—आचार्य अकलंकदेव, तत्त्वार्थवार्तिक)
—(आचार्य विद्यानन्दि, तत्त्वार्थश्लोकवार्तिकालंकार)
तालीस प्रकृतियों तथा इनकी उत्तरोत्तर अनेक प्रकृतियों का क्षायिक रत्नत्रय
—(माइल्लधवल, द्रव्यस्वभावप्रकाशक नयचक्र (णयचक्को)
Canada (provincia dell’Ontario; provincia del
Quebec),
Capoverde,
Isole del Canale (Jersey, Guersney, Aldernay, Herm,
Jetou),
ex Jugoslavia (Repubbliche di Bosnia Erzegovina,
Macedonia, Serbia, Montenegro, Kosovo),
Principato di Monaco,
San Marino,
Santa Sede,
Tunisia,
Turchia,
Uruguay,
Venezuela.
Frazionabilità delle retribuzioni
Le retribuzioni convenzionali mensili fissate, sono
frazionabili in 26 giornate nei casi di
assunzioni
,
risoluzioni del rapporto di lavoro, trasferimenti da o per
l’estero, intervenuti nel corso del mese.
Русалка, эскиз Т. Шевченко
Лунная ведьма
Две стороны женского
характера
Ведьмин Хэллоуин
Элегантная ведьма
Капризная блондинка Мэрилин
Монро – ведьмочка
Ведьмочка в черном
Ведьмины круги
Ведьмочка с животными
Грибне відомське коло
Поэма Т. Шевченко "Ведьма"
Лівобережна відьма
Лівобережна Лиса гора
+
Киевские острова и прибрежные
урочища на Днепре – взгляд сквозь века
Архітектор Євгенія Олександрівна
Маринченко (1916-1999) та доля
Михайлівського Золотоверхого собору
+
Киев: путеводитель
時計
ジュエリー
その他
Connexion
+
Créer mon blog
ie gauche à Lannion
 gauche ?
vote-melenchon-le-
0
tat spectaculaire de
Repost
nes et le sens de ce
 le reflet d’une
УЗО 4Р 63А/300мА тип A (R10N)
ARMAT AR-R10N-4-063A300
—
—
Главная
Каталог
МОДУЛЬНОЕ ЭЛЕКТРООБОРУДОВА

======

> **Problem to work on**
Look through the lines above and collect those with the word "retribuzioni".

> **Solved exercise**
Frazionabilità delle retribuzioni
Le retribuzioni convenzionali mensili fissate, sono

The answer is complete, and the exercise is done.